Profª Drª Andrea Marzano |
O HÉLIO: É difícil, para os
historiadores e para o grande público, não "endeusarem"
Mandela?
ANDREA: É difícil não reconhecer a grandeza de um homem que passou quase
trinta anos na prisão e que, ainda assim, foi capaz de superar seus próprios
rancores em nome de um projeto político para a África do Sul. No entanto, os
historiadores têm a obrigação profissional de evitar o “endeusamento” de
Mandela como personagem histórico, reconhecendo seu legado, mas, ao mesmo
tempo, suas hesitações, incertezas e limitações. Além disso, não devemos
avaliar toda a sua trajetória a partir das atitudes que tomou na década de
1990. Embora sua ação política, ao longo da vida, tenha sido coerente no que
diz respeito à luta contra o apartheid, suas ações e seu discurso variaram ao
longo do tempo, respondendo aos desafios de cada momento histórico. Nenhuma
trajetória de vida, nem mesmo a de um homem extraordinário como Nelson Mandela,
é inteiramente coerente e isenta de contradições.
O HÉLIO: Qual África queria Mandela?
ANDREA: O Mandela dos
anos 1990 queria uma África do Sul multirracial, onde os ódios fossem superados
e negros, brancos, mestiços e indianos construíssem, juntos, uma nova nação.
O HÉLIO: O
que é o apartheid contra o qual Nelson tanto lutou? Como enxerga a inserção da
população negra / africana nas sociedades ocidentais hoje?
ANDREA: O apartheid foi um regime de segregação racial, dominado por uma
minoria branca, que teve lugar na África do Sul entre 1948 e 1994. Foi liderado
pelos bôers ou africânders, reunidos no Partido Nacional. No apartheid, a
discriminação racial era legitimada por leis que determinavam a segregação
espacial e serviços diferenciados – de saúde, educação, entre outros – para
negros e brancos. Envolveu expropriação de terras dos negros e, na década de
1970, a criação de bantustões ou “pátrias tribais autônomas”. Pode-se dizer que
a institucionalização da segregação racial, através do apartheid, foi a
expressão máxima, radical, da exploração dos negros pela minoria branca da
África do Sul.
Hoje, em muitas sociedades ocidentais, as populações negras enfrentam a
existência avassaladora do racismo, embora não institucionalizado como na
África do Sul do apartheid. Isso é válido, por exemplo, para o Brasil. No
entanto, medidas vêm sendo tomadas, em diversos países, para impedir, senão o
racismo, ao menos as manifestações abertas de discriminação racial. A criminalização dos atos de discriminação
racial é um passo muito importante nesse sentido.

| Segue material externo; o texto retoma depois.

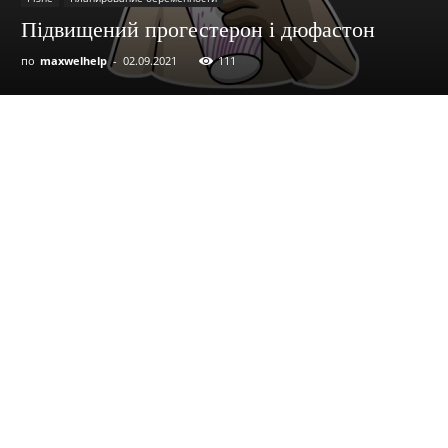
Підвищений прогестерон і дюфастон
по
maxwelhelp
-
02.09.2021
111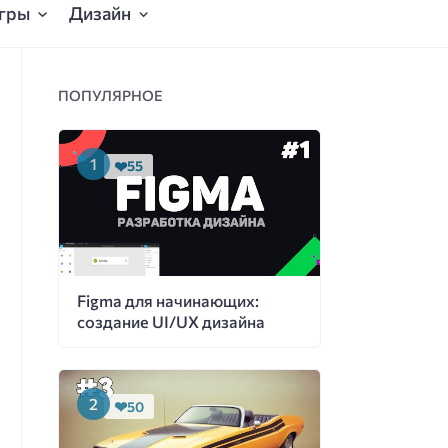
гры
Дизайн
ПОПУЛЯРНОЕ
55
Figma для начинающих:
создание UI/UX дизайна
50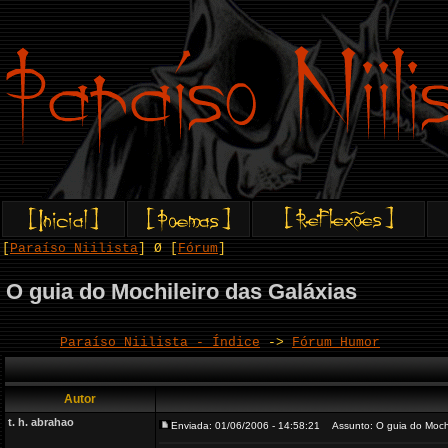
[
Paraíso Niilista
] Ø [
Fórum
]
O guia do Mochileiro das Galáxias
Paraíso Niilista - Índice
->
Fórum Humor
Autor
t. h. abrahao
Enviada: 01/06/2006 - 14:58:21
Assunto: O guia do Mochi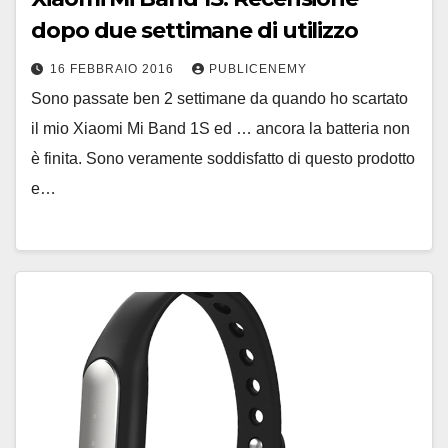
dopo due settimane di utilizzo
16 FEBBRAIO 2016
PUBLICENEMY
Sono passate ben 2 settimane da quando ho scartato
il mio Xiaomi Mi Band 1S ed … ancora la batteria non
è finita. Sono veramente soddisfatto di questo prodotto
e…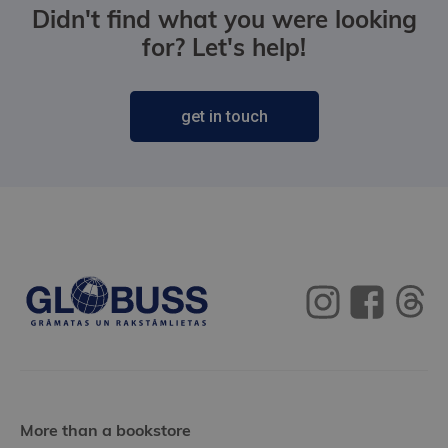
Didn't find what you were looking
for? Let's help!
get in touch
More than a bookstore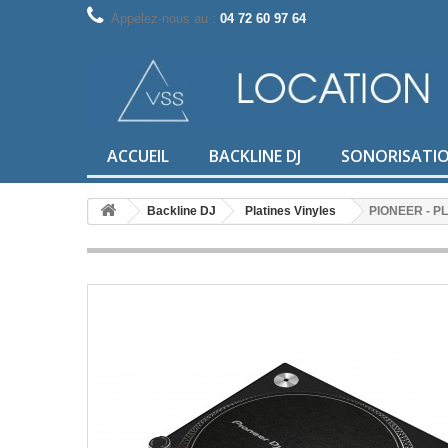
Appelez-nous au :
04 72 60 97 64
ACCUEIL
BACKLINE DJ
SONORISATI
Backline DJ
Platines Vinyles
PIONEER - PL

Mas precisamos avançar muito
na construção de sociedades mais justas, em que as oportunidades sejam iguais e
em que negros e brancos sejam, de fato, encarados como pertencentes a uma única
raça humana.
O HÉLIO: Como interpreta a escolha brasileira para
ensinar a História, que, a partir do século XIX, optou pela ótica do dominador?
De que maneira a relativização e a obrigatoriedade do ensino de História da
África nas universidades brasileiras somam para o ensino da História no
país?
ANDREA: É possível dizer
que o ensino de História no Brasil, no século XIX, assumiu a ótica do
dominador. Mas é difícil fazer essa generalização para o século XX e para o início
do século XXI. Desde as últimas décadas do século XX, alguns livros didáticos,
sob inspiração marxista, contam a história do Brasil evidenciando o aspecto da
“luta de classes”. Hoje, bons livros didáticos e dedicados professores levam,
para as salas de aula, a perspectiva da “história vista de baixo”. O que não significa, evidentemente, que a
ótica do dominador esteja ausente nas escolas brasileiras.
O currículo dos cursos de
Graduação em História foi marcado, por muito tempo, por uma perspectiva eurocêntrica.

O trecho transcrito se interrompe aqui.